*** Supplied records Section Begins ***
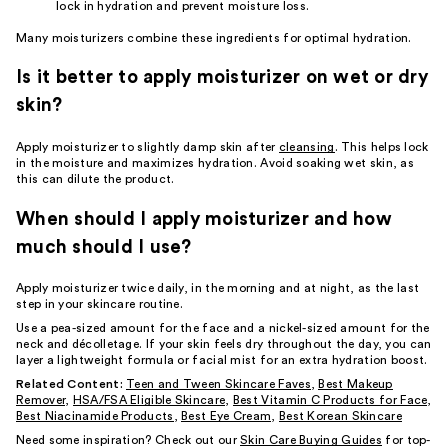
lock in hydration and prevent moisture loss.
Many moisturizers combine these ingredients for optimal hydration.
Is it better to apply moisturizer on wet or dry
skin?
Apply moisturizer to slightly damp skin after
cleansing
. This helps lock
in the moisture and maximizes hydration. Avoid soaking wet skin, as
this can dilute the product.
When should I apply moisturizer and how
much should I use?
Apply moisturizer twice daily, in the morning and at night, as the last
step in your skincare routine.
Use a pea-sized amount for the face and a nickel-sized amount for the
neck and décolletage. If your skin feels dry throughout the day, you can
layer a lightweight formula or facial mist for an extra hydration boost.
Related Content:
Teen and Tween Skincare Faves
,
Best Makeup
Remover
,
HSA/FSA Eligible Skincare
,
Best Vitamin C Products for Face
,
Best Niacinamide Products
,
Best Eye Cream
,
Best Korean Skincare
Need some inspiration? Check out our
Skin Care Buying Guides
for top-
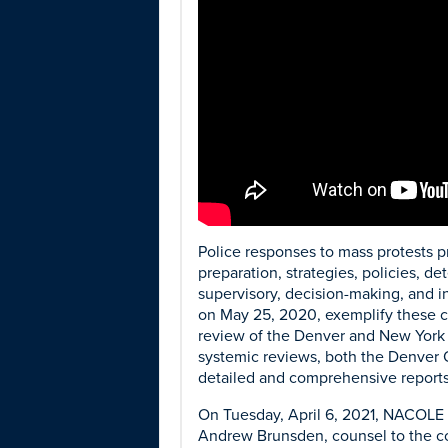
Police responses to mass protests p
preparation, strategies, policies, 
supervisory, decision-making, and in
on May 25, 2020, exemplify these ch
review of the Denver and New York 
systemic reviews, both the Denver 
detailed and comprehensive reports
On Tuesday, April 6, 2021, NACOLE 
Andrew Brunsden, counsel to the co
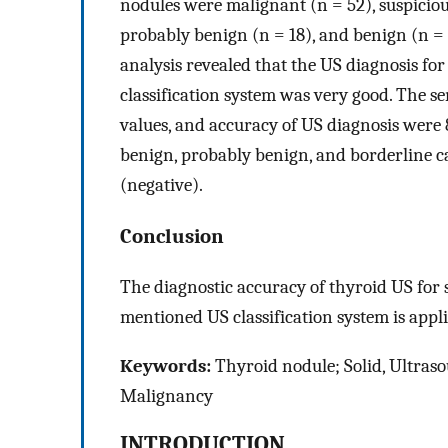
nodules were malignant (n = 52), suspiciou
probably benign (n = 18), and benign (n = 
analysis revealed that the US diagnosis for
classification system was very good. The sens
values, and accuracy of US diagnosis were
benign, probably benign, and borderline cat
(negative).
Conclusion
The diagnostic accuracy of thyroid US for 
mentioned US classification system is appli
Keywords:
Thyroid nodule; Solid, Ultrasou
Malignancy
INTRODUCTION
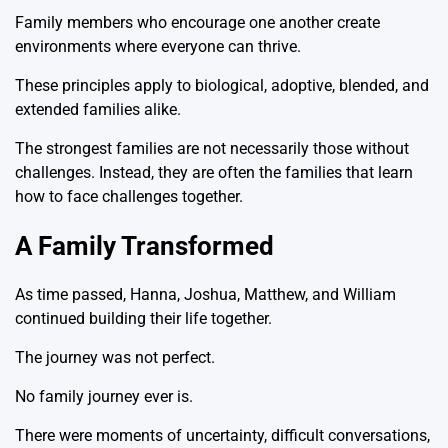
Family members who encourage one another create
environments where everyone can thrive.
These principles apply to biological, adoptive, blended, and
extended families alike.
The strongest families are not necessarily those without
challenges. Instead, they are often the families that learn
how to face challenges together.
A Family Transformed
As time passed, Hanna, Joshua, Matthew, and William
continued building their life together.
The journey was not perfect.
No family journey ever is.
There were moments of uncertainty, difficult conversations,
*** Supplied records Section Ends ***
*Assignment*
Without including any picture, print all of the entries above exactly.

*Solution to the problem*
lock in hydration and prevent moisture loss.
Many moisturizers combine these ingredients for optimal hydration.
Is it better to apply moisturizer on wet or dry
skin?
Apply moisturizer to slightly damp skin after
cleansing
. This helps lock
in the moisture and maximizes hydration. Avoid soaking wet skin, as
this can dilute the product.
When should I apply moisturizer and how
much should I use?
Apply moisturizer twice daily, in the morning and at night, as the last
step in your skincare routine.
Use a pea-sized amount for the face and a nickel-sized amount for the
neck and décolletage. If your skin feels dry throughout the day, you can
layer a lightweight formula or facial mist for an extra hydration boost.
Related Content:
Teen and Tween Skincare Faves
,
Best Makeup
Remover
,
HSA/FSA Eligible Skincare
,
Best Vitamin C Products for Face
,
Best Niacinamide Products
,
Best Eye Cream
,
Best Korean Skincare
Need some inspiration? Check out our
Skin Care Buying Guides
for top-
Police responses to mass protests p
preparation, strategies, policies, 
supervisory, decision-making, and in
on May 25, 2020, exemplify these ch
review of the Denver and New York 
systemic reviews, both the Denver 
detailed and comprehensive reports
On Tuesday, April 6, 2021, NACOLE 
Andrew Brunsden, counsel to the co
nodules were malignant (n = 52), suspiciou
probably benign (n = 18), and benign (n = 
analysis revealed that the US diagnosis for
classification system was very good. The sens
values, and accuracy of US diagnosis were
benign, probably benign, and borderline cat
(negative).
Conclusion
The diagnostic accuracy of thyroid US for 
mentioned US classification system is appli
Keywords:
Thyroid nodule; Solid, Ultrasou
Malignancy
INTRODUCTION
Family members who encourage one another create
environments where everyone can thrive.
These principles apply to biological, adoptive, blended, and
extended families alike.
The strongest families are not necessarily those without
challenges. Instead, they are often the families that learn
how to face challenges together.
A Family Transformed
As time passed, Hanna, Joshua, Matthew, and William
continued building their life together.
The journey was not perfect.
No family journey ever is.
There were moments of uncertainty, difficult conversations,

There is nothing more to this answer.